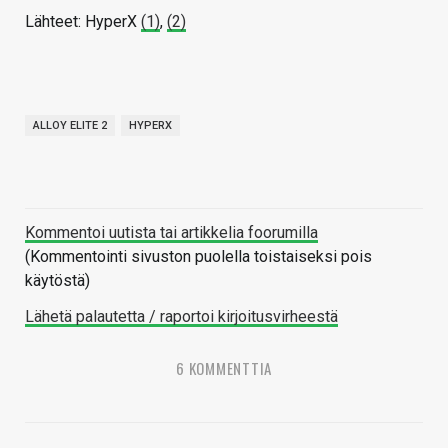
Lähteet: HyperX
(1)
,
(2)
ALLOY ELITE 2
HYPERX
Kommentoi uutista tai artikkelia foorumilla
(Kommentointi sivuston puolella toistaiseksi pois
käytöstä)
Lähetä palautetta / raportoi kirjoitusvirheestä
6 KOMMENTTIA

----------------------------------------

> _Your objective_
If a record holds a picture, leave the picture out and copy everything else exactly.

> _Response_
Lähteet: HyperX
(1)
,
(2)
ALLOY ELITE 2
HYPERX
Kommentoi uutista tai artikkelia foorumilla
(Kommentointi sivuston puolella toistaiseksi pois
käytöstä)
Lähetä palautetta / raportoi kirjoitusvirheestä
6 KOMMENTTIA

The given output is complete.